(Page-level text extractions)
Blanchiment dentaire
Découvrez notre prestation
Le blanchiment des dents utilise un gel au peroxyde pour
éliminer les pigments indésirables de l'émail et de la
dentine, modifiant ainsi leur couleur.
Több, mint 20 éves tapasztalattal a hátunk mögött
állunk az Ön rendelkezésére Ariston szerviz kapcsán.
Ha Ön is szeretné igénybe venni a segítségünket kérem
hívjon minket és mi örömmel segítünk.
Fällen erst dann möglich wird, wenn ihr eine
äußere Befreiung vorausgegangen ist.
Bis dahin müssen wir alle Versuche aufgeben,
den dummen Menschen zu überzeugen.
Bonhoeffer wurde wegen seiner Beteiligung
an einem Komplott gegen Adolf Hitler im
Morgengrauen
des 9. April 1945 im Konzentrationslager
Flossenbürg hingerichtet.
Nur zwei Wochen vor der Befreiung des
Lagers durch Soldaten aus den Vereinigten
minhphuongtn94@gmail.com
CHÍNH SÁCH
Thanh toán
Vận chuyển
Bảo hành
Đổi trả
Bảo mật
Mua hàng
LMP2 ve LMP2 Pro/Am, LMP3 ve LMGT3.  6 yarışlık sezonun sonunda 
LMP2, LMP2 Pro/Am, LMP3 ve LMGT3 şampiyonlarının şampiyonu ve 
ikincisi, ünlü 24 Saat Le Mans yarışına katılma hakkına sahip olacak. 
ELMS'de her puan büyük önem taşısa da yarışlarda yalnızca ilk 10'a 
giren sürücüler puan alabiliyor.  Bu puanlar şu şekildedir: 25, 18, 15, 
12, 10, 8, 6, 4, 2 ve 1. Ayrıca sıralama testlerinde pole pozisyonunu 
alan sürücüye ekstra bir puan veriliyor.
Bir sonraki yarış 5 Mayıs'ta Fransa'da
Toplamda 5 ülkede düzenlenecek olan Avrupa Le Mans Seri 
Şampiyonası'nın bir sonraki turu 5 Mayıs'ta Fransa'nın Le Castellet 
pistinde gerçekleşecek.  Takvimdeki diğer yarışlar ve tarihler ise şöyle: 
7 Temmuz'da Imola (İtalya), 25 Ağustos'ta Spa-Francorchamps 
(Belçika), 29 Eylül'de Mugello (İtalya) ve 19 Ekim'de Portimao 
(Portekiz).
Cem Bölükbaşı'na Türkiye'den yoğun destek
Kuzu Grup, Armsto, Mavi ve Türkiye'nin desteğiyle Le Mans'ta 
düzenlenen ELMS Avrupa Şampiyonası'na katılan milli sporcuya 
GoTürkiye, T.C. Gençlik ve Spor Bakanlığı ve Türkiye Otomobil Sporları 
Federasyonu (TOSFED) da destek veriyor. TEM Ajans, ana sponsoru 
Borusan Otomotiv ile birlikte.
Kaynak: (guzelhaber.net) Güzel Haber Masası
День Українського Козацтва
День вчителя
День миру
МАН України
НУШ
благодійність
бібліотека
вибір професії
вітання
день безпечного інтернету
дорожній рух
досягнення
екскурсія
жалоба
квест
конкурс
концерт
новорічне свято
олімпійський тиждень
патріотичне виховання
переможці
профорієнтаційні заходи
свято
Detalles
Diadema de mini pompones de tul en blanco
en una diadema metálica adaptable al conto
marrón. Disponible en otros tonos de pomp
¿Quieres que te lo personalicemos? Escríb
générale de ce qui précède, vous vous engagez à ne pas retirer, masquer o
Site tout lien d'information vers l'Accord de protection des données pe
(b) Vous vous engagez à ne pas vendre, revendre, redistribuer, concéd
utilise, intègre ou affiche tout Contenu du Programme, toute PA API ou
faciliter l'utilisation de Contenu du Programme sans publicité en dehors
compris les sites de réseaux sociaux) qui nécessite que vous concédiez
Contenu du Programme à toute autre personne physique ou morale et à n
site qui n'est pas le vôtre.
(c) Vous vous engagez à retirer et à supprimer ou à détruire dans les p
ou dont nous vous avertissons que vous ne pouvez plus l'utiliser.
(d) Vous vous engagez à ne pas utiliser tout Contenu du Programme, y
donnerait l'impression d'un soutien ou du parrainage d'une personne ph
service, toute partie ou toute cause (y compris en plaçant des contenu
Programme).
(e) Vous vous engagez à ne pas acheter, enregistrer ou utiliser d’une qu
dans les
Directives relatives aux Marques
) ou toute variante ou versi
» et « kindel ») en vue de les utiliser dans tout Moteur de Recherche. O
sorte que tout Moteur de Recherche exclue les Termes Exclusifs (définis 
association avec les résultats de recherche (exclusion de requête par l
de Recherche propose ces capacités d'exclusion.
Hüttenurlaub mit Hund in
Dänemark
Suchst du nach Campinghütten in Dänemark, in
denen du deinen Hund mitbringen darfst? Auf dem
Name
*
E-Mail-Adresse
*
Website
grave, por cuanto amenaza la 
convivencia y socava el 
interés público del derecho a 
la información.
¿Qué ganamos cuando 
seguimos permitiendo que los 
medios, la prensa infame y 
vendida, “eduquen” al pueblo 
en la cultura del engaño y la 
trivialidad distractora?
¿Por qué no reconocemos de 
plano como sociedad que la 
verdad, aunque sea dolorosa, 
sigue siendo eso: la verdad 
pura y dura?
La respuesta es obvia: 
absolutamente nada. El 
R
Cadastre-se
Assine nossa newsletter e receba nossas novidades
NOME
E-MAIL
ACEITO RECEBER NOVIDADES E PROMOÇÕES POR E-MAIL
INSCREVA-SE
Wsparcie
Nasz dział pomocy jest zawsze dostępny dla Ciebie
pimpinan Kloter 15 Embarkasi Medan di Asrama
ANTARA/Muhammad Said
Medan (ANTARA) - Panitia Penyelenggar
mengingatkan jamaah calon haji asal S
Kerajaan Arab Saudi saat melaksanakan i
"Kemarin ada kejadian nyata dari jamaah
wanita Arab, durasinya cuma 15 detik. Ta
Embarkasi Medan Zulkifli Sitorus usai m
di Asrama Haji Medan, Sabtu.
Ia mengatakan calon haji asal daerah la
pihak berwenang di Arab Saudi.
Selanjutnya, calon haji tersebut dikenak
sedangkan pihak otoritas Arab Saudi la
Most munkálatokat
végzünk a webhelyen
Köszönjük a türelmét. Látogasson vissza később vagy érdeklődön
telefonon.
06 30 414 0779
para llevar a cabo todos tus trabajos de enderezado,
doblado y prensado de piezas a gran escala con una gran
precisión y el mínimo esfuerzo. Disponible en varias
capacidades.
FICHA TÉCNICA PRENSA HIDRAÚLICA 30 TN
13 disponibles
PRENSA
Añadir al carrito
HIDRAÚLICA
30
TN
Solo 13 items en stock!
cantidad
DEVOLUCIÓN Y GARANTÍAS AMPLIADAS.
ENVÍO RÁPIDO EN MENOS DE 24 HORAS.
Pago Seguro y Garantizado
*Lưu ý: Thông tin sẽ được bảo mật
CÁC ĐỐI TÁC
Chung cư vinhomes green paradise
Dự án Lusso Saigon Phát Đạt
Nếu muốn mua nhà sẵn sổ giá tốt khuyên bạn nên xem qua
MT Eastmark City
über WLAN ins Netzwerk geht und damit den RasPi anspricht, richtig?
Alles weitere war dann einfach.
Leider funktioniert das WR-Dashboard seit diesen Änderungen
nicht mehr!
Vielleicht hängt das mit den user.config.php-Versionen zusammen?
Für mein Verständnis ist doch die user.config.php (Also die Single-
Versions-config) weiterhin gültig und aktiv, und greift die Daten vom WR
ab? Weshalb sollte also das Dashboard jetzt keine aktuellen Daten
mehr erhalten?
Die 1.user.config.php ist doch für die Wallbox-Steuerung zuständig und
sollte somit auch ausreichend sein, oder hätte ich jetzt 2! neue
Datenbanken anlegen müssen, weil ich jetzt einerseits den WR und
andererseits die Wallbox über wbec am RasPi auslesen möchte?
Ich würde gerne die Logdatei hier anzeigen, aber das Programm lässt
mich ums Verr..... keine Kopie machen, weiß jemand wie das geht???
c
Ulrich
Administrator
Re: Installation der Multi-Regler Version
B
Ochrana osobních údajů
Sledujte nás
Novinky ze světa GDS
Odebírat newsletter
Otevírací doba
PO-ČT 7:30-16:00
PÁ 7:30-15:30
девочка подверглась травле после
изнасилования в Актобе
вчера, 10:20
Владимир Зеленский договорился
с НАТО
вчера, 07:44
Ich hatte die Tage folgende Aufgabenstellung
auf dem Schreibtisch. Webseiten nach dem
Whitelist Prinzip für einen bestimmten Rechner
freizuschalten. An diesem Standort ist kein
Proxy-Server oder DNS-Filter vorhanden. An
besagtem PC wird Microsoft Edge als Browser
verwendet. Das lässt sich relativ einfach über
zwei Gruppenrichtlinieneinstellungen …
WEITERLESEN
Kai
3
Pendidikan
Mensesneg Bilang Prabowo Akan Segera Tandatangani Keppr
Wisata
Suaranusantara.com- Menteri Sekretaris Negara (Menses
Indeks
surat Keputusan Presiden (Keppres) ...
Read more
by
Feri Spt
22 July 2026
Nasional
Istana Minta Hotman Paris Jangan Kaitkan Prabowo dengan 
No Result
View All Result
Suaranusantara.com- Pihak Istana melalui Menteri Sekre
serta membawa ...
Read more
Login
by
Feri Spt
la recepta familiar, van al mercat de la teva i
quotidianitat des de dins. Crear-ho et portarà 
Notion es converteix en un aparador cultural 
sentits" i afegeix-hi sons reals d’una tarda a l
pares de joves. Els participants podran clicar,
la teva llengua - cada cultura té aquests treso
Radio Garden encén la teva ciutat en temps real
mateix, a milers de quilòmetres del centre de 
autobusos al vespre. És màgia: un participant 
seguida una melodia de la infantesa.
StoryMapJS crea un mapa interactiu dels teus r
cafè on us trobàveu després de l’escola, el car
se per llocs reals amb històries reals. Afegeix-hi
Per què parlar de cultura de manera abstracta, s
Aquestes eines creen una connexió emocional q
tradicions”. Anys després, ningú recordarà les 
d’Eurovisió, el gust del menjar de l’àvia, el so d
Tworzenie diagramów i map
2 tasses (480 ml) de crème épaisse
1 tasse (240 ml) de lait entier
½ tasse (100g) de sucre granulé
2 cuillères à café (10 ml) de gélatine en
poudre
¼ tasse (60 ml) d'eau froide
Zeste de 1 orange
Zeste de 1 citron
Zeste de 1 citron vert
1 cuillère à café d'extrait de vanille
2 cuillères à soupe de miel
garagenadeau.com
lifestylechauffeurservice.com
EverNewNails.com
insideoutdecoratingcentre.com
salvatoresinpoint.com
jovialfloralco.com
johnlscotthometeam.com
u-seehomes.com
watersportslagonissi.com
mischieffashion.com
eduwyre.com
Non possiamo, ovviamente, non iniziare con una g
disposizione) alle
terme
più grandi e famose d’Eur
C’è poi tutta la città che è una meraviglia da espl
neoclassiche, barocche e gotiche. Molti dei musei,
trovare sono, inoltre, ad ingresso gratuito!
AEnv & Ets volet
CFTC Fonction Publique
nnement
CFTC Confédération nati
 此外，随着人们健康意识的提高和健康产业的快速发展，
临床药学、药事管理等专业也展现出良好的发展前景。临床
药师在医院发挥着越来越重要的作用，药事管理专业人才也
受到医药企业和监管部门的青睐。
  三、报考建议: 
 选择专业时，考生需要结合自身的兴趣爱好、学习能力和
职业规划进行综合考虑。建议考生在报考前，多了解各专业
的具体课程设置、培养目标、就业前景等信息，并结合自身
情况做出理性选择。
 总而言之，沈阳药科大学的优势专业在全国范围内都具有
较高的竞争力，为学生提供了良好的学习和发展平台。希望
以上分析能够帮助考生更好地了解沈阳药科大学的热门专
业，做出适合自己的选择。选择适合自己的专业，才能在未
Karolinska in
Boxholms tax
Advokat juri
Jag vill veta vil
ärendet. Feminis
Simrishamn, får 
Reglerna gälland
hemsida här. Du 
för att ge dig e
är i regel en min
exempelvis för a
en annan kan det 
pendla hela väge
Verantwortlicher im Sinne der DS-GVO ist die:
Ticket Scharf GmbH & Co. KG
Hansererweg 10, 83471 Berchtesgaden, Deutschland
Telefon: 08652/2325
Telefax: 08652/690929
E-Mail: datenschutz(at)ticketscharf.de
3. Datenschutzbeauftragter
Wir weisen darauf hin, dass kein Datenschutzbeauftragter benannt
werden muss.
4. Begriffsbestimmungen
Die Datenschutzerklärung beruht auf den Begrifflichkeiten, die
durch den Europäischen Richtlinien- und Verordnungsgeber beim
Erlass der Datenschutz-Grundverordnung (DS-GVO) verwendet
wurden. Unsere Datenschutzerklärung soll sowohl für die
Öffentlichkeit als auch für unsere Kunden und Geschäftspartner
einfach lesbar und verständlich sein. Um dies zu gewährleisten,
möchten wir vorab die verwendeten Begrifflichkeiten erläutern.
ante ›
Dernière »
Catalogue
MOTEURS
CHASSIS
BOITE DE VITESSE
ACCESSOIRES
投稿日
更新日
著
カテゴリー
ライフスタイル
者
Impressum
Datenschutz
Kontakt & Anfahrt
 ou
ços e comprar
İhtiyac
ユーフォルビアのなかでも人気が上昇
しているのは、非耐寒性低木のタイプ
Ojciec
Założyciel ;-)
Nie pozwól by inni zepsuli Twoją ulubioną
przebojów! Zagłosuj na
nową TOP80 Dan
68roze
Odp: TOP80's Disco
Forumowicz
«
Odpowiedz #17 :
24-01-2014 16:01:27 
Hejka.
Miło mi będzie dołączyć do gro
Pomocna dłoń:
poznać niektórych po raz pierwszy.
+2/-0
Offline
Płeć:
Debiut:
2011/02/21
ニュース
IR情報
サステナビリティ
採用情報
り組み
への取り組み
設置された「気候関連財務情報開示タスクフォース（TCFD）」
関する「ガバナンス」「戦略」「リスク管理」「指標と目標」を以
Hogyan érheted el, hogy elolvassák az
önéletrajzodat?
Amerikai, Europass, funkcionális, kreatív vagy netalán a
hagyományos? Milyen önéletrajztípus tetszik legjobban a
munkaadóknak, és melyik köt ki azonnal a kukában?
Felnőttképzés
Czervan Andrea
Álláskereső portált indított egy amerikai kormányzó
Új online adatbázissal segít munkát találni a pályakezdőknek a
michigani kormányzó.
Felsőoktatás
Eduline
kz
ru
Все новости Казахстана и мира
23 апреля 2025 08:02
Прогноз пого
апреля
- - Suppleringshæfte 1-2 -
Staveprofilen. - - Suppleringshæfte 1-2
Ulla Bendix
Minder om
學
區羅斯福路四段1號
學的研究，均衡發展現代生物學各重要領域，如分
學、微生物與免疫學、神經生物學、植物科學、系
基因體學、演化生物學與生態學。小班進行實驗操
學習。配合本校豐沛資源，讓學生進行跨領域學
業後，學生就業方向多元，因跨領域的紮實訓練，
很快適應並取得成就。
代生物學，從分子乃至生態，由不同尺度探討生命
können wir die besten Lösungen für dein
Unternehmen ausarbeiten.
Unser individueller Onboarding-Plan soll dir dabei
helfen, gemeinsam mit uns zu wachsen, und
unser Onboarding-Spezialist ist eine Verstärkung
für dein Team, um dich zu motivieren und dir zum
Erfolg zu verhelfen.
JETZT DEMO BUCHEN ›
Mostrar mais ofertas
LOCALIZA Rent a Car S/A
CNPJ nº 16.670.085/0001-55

Description of the task:
The lines above starting at the one that contains "Dự án Lusso Saigon Phát Đạt" and ending at the one that contains "View All Result" must be transcribed exactly, and no other lines may appear.

Result below:
Dự án Lusso Saigon Phát Đạt
Nếu muốn mua nhà sẵn sổ giá tốt khuyên bạn nên xem qua
MT Eastmark City
über WLAN ins Netzwerk geht und damit den RasPi anspricht, richtig?
Alles weitere war dann einfach.
Leider funktioniert das WR-Dashboard seit diesen Änderungen
nicht mehr!
Vielleicht hängt das mit den user.config.php-Versionen zusammen?
Für mein Verständnis ist doch die user.config.php (Also die Single-
Versions-config) weiterhin gültig und aktiv, und greift die Daten vom WR
ab? Weshalb sollte also das Dashboard jetzt keine aktuellen Daten
mehr erhalten?
Die 1.user.config.php ist doch für die Wallbox-Steuerung zuständig und
sollte somit auch ausreichend sein, oder hätte ich jetzt 2! neue
Datenbanken anlegen müssen, weil ich jetzt einerseits den WR und
andererseits die Wallbox über wbec am RasPi auslesen möchte?
Ich würde gerne die Logdatei hier anzeigen, aber das Programm lässt
mich ums Verr..... keine Kopie machen, weiß jemand wie das geht???
c
Ulrich
Administrator
Re: Installation der Multi-Regler Version
B
Ochrana osobních údajů
Sledujte nás
Novinky ze světa GDS
Odebírat newsletter
Otevírací doba
PO-ČT 7:30-16:00
PÁ 7:30-15:30
девочка подверглась травле после
изнасилования в Актобе
вчера, 10:20
Владимир Зеленский договорился
с НАТО
вчера, 07:44
Ich hatte die Tage folgende Aufgabenstellung
auf dem Schreibtisch. Webseiten nach dem
Whitelist Prinzip für einen bestimmten Rechner
freizuschalten. An diesem Standort ist kein
Proxy-Server oder DNS-Filter vorhanden. An
besagtem PC wird Microsoft Edge als Browser
verwendet. Das lässt sich relativ einfach über
zwei Gruppenrichtlinieneinstellungen …
WEITERLESEN
Kai
3
Pendidikan
Mensesneg Bilang Prabowo Akan Segera Tandatangani Keppr
Wisata
Suaranusantara.com- Menteri Sekretaris Negara (Menses
Indeks
surat Keputusan Presiden (Keppres) ...
Read more
by
Feri Spt
22 July 2026
Nasional
Istana Minta Hotman Paris Jangan Kaitkan Prabowo dengan 
No Result
View All Result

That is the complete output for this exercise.